**WORK TO BE COMPLETED**
In the listing below, locate the line containing "Operación Triunfo" and the line containing "Radio Streaming". Output both of them and every line between, exactly as written, and nothing more.

**PROVIDED ENTRIES**
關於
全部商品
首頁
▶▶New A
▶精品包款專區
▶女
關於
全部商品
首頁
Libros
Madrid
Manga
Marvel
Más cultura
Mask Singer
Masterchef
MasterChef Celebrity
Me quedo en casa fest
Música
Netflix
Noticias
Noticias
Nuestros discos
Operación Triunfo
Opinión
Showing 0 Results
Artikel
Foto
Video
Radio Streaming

...

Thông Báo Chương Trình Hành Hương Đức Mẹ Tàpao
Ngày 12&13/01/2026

**ANSWER FOR THIS EXERCISE**
Operación Triunfo
Opinión
Showing 0 Results
Artikel
Foto
Video
Radio Streaming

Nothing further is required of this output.